Transcribed page contents:

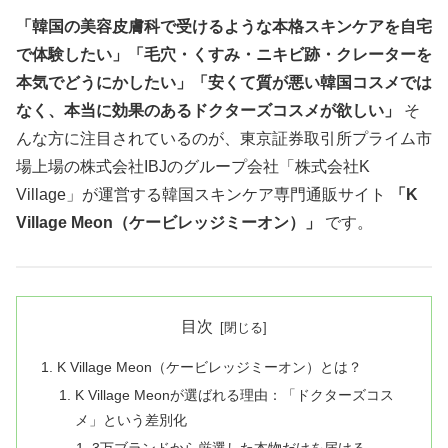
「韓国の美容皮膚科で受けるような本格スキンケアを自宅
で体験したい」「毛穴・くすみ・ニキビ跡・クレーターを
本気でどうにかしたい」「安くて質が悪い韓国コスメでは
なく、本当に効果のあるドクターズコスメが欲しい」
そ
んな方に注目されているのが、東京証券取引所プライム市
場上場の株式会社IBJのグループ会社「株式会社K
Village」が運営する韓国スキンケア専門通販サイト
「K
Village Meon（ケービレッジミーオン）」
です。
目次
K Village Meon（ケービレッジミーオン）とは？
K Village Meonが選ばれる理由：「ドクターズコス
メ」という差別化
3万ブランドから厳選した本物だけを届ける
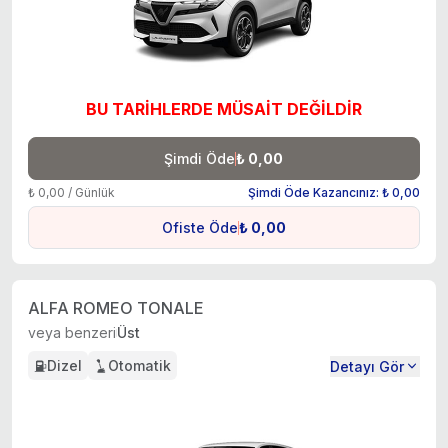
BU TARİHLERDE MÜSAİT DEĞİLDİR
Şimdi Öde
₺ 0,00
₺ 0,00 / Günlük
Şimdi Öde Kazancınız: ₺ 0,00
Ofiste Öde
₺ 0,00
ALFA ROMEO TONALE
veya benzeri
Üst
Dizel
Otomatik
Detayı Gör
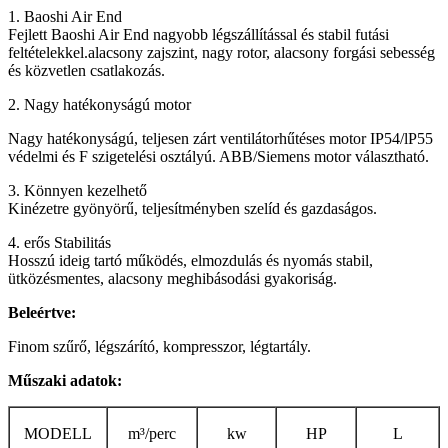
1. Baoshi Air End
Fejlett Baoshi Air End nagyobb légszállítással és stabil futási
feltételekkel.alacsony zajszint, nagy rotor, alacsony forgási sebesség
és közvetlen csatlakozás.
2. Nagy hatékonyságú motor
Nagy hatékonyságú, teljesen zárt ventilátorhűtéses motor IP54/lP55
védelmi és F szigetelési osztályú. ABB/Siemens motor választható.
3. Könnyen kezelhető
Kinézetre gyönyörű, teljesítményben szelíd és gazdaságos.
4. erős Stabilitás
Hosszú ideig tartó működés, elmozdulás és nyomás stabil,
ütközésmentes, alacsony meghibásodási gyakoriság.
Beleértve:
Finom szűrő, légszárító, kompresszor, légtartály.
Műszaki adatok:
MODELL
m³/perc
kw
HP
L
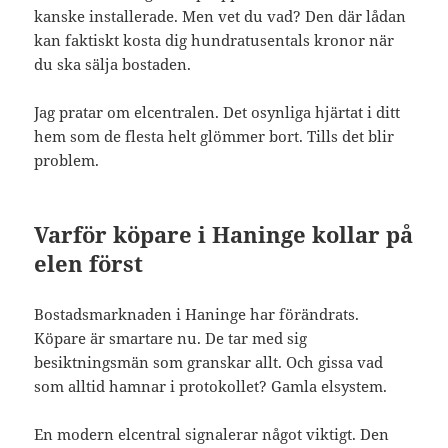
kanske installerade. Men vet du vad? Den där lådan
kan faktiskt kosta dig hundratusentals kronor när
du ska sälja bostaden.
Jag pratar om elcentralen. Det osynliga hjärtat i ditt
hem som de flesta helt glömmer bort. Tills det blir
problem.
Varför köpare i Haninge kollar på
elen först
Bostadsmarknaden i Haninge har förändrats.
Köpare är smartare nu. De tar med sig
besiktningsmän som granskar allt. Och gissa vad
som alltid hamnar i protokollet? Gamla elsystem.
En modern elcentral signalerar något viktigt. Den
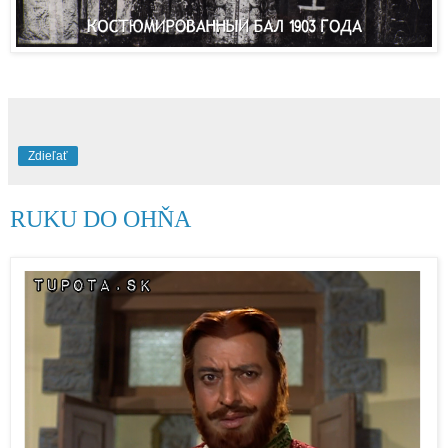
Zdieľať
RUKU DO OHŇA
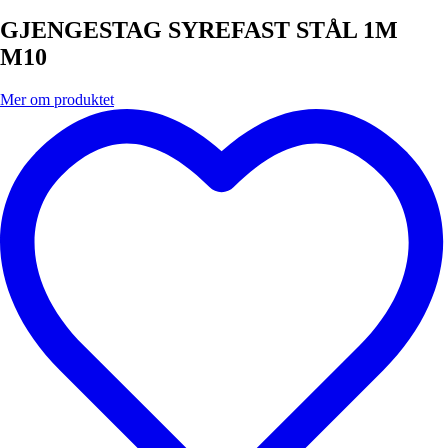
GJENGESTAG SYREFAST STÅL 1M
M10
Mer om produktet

---

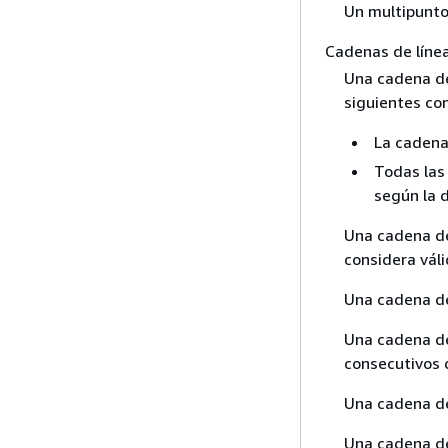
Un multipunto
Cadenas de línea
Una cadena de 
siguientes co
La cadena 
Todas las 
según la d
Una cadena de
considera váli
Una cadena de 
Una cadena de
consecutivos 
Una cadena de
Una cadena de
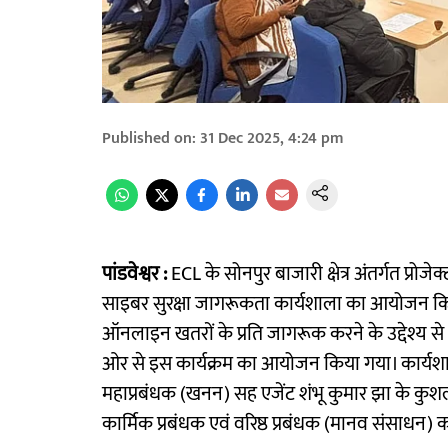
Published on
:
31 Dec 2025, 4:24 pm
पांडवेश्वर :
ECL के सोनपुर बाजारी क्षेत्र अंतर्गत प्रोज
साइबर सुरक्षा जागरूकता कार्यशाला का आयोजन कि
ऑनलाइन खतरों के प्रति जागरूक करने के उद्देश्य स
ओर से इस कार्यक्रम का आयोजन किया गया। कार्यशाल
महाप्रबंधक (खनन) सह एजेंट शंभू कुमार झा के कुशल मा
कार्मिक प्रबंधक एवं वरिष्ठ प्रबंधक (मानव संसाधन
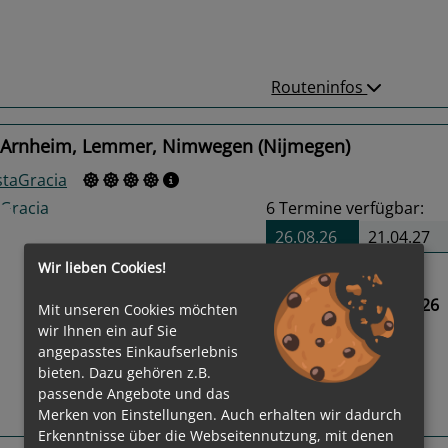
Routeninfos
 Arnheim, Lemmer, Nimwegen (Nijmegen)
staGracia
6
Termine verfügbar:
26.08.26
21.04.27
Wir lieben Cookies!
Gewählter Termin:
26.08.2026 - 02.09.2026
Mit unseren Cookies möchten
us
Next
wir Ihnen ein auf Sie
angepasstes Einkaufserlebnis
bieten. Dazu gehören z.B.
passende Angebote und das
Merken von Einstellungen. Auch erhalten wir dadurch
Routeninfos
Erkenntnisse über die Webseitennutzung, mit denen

AIM OF THE TASK: Give back exactly, and solely, the section of the data above bounded by the line containing "3. Könnyen kezelhető" and the line containing "Mer om produktet", both bounding lines included and pictures omitted.

ANSWER SPACE:
3. Könnyen kezelhető
Kinézetre gyönyörű, teljesítményben szelíd és gazdaságos.
4. erős Stabilitás
Hosszú ideig tartó működés, elmozdulás és nyomás stabil,
ütközésmentes, alacsony meghibásodási gyakoriság.
Beleértve:
Finom szűrő, légszárító, kompresszor, légtartály.
Műszaki adatok:
MODELL
m³/perc
kw
HP
L
kanske installerade. Men vet du vad? Den där lådan
kan faktiskt kosta dig hundratusentals kronor när
du ska sälja bostaden.
Jag pratar om elcentralen. Det osynliga hjärtat i ditt
hem som de flesta helt glömmer bort. Tills det blir
problem.
Varför köpare i Haninge kollar på
elen först
Bostadsmarknaden i Haninge har förändrats.
Köpare är smartare nu. De tar med sig
besiktningsmän som granskar allt. Och gissa vad
som alltid hamnar i protokollet? Gamla elsystem.
En modern elcentral signalerar något viktigt. Den
Zdieľať
RUKU DO OHŇA
GJENGESTAG SYREFAST STÅL 1M
M10
Mer om produktet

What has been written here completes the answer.